### WHAT YOU HAVE TO DO
Please report, as a single number with no other text, how many lines of the listing contain "arcade".

START EXERCISE INPUTS

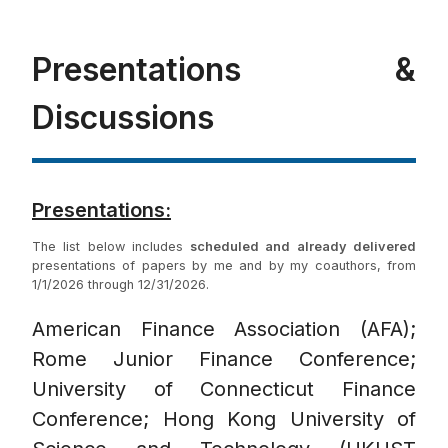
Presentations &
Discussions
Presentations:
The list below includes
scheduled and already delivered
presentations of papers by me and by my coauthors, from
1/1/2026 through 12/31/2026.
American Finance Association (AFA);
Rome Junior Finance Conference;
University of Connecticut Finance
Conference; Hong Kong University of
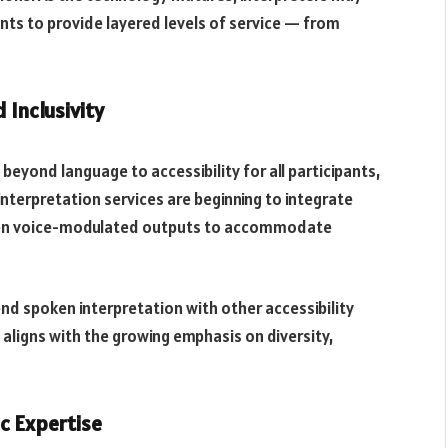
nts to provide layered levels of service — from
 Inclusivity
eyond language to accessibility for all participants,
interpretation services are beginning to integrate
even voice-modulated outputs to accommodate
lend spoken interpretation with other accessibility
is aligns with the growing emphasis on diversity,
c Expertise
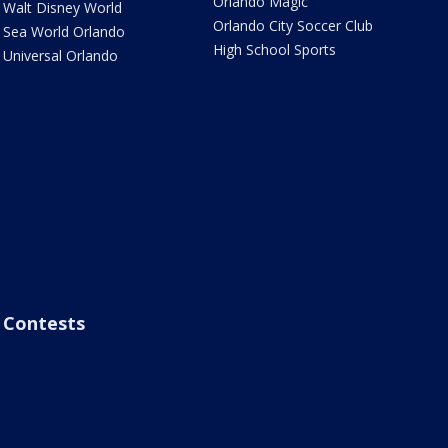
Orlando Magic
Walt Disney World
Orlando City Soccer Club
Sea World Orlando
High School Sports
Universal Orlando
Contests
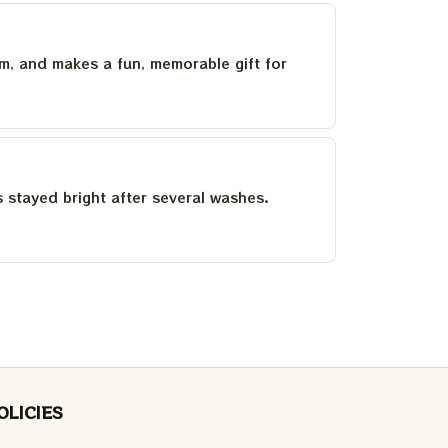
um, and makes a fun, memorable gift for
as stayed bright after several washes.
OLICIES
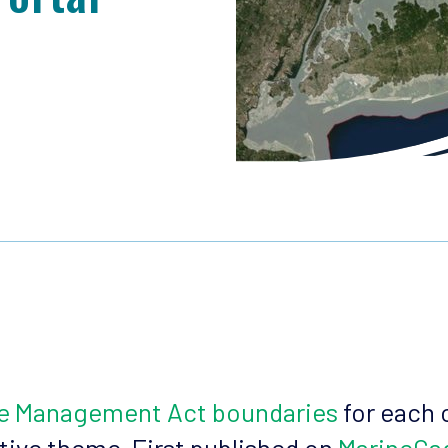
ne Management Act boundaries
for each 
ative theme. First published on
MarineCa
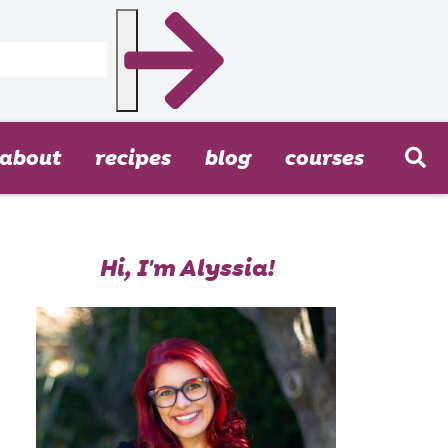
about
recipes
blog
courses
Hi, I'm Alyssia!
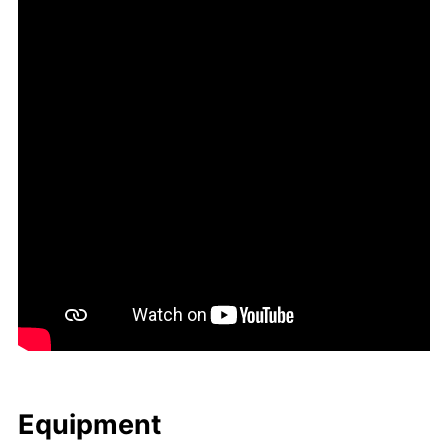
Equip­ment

END EXERCISE INPUTS
START EXERCISE INPUTS

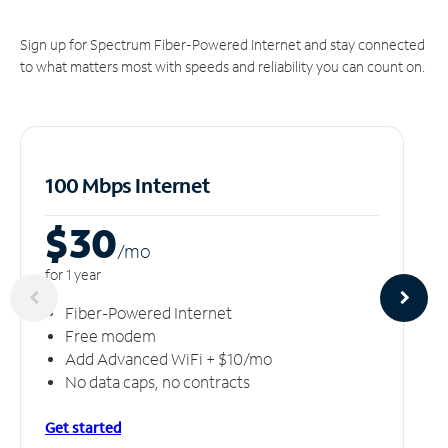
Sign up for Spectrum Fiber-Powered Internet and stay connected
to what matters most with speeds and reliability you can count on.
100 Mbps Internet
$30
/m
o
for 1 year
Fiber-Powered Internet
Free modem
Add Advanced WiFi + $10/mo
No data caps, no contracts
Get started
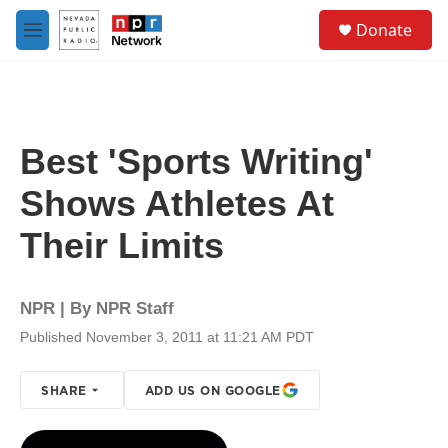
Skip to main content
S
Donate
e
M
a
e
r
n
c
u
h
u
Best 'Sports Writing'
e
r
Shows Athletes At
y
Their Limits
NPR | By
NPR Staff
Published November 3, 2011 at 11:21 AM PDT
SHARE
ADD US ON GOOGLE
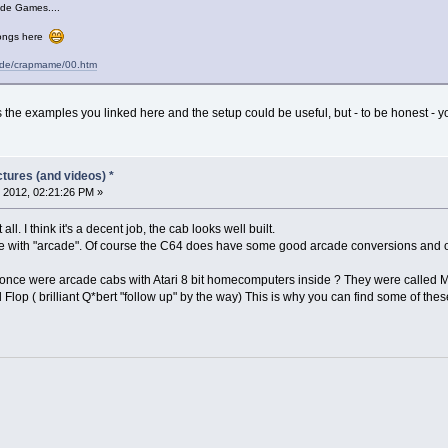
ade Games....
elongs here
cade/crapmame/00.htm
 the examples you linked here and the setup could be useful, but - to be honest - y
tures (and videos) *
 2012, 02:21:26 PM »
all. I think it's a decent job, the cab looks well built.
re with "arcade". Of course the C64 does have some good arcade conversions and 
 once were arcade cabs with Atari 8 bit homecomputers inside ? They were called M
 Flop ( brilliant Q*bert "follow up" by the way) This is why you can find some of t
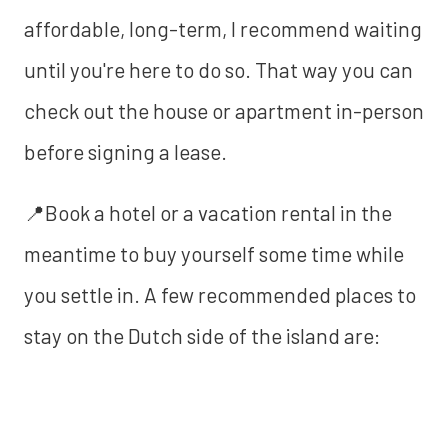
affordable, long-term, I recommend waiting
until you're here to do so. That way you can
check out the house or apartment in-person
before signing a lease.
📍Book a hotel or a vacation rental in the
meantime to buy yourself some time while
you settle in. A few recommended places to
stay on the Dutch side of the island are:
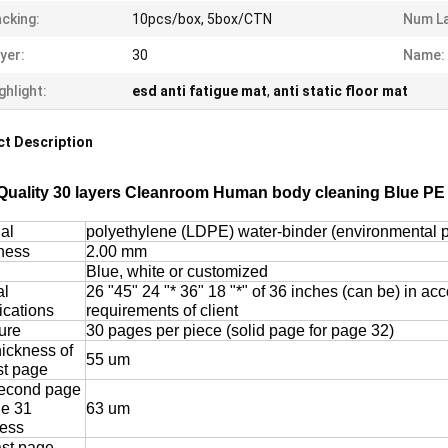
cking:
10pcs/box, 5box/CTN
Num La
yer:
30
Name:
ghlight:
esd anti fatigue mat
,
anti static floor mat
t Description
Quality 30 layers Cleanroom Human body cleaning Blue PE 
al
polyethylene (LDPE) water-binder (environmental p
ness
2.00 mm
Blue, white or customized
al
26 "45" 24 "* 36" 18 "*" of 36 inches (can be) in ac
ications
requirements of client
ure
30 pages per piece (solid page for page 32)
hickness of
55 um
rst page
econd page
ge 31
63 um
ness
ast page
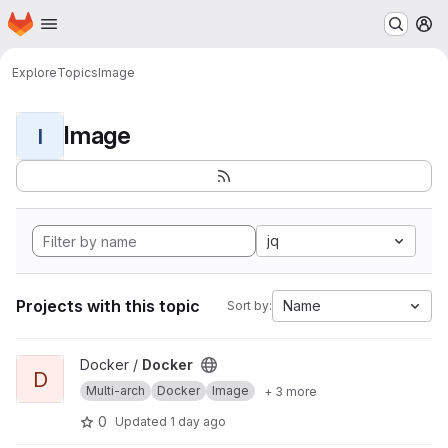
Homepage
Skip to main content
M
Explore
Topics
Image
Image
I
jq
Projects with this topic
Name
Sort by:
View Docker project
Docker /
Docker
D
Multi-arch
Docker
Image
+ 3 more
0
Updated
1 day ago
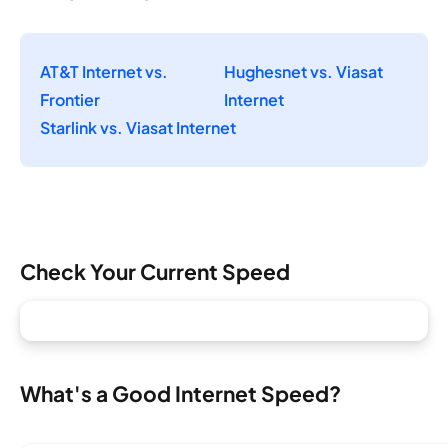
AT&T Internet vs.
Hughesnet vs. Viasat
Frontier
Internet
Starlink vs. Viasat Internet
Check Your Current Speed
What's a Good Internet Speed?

END EXERCISE INPUTS

### RESULT OF THE EXERCISE
2